Similar to squash, fives players take it in turns to strike the ball against the front wall and must keep it above a line positioned at knee height. The ball can be bounced off all the walls, but if a player allows it to bounce on the floor twice, they may lose the point.

The straightforward game that requires barely any equipment and no great tutoring of technique for beginners, is proving a hit.

“I want to see how the poshos play,” said Ameddzhan Ismet, 14, when asked about the prospect of playing against St Paul’s school, which charges annual fees of £41,400 and counts the former chancellor George Osborne among its alumni. “Some of them don’t like the state schools. It could be revenge.”

He is joking, if only partly, adding: “It will be good to meet them. It will be fun.”

It comes amid concern at how some sports continue to entrench social divides. About 35% of Team GB’s medallists at last year’s Tokyo Olympics spent at least some time at private schools, compared with the 7% of the population that attends fee-paying schools, according to an analysis by Schools Week magazine.
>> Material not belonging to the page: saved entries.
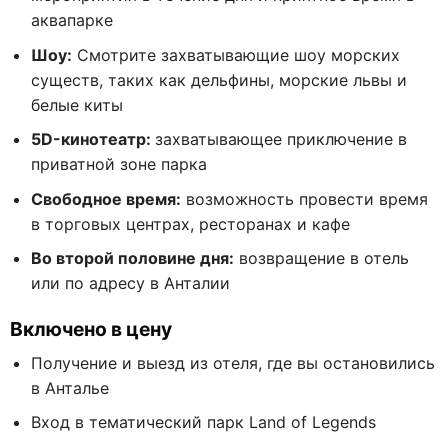
аквапарке
Шоу:
Смотрите захватывающие шоу морских
существ, таких как дельфины, морские львы и
белые киты
5D-кинотеатр:
захватывающее приключение в
приватной зоне парка
Свободное время:
возможность провести время
в торговых центрах, ресторанах и кафе
Во второй половине дня:
возвращение в отель
или по адресу в Анталии
Включено в цену
Получение и выезд из отеля, где вы остановились
в Анталье
Вход в тематический парк Land of Legends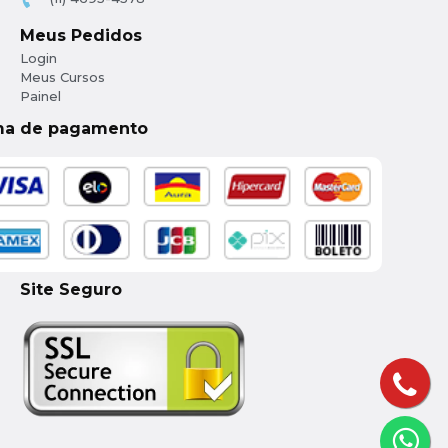
Meus Pedidos
Login
Meus Cursos
Painel
ma de pagamento
Site Seguro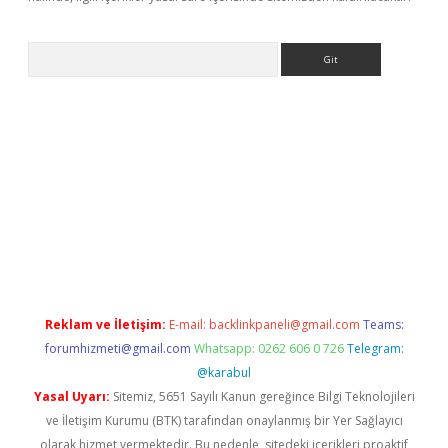
Arama
//www.betexper.xyz/
Reklam ve İletişim:
E-mail:
backlinkpaneli@gmail.com
Teams:
forumhizmeti@gmail.com
Whatsapp: 0262 606 0 726
Telegram:
@karabul
Yasal Uyarı:
Sitemiz, 5651 Sayılı Kanun gereğince Bilgi Teknolojileri
ve İletişim Kurumu (BTK) tarafından onaylanmış bir Yer Sağlayıcı
olarak hizmet vermektedir. Bu nedenle, sitedeki içerikleri proaktif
When it comes to professional sport, 43% of cricketers in the UK attended independent schools and 37% of rugby players, the “Elitist Britain” study by the Sutton Trust found.

Stoke Newington is becoming only the second state school in the country to have Rugby fives courts. Eton fives, a different version of the game with no back wall and a protruding buttress reflecting the quirks of the 15th-century chapel where it was first played, is played in a handful of state schools but mostly former grammars.

Ameddzhan is being coached by an alumni of Derby Moor, until now the only state school to play Rugby fives.

“This showed me I don’t have to be rich to be successful,” said Raheem Yusef, 19. “Me coming from a deprived background made me more determined. It was nerve-racking being around people out of my comfort zone. I had to adapt over the years and that’s helped me 100%.”

The push to widen participation in fives comes in parallel with a campaign by Daniel Grant, an NHS doctor and keen player, to erect wallball courts – a one-wall version of the game popular in the US, particularly in public parks and shopping centres, in part to boost public health.

Wiseman said some of his state school players had applied to fives-playing universities such as Oxford and Cambridge because the sport widened their horizons.

One aspect of the game is that the players act as their own referees, and that can prove a learning curve.

Wiseman said that when he took state school pupils to play a different version of the game at Eton, “my lot were in tears because they felt they had been cheated but they hadn’t. They were playing children who had greater confidence. If their opponent felt the ball was down, they were better at arguing their case.”

After a year or two of playing, the state school children became comfortable arguing their corner.

“Doing this across the classes is an amazing opportunity,” he said.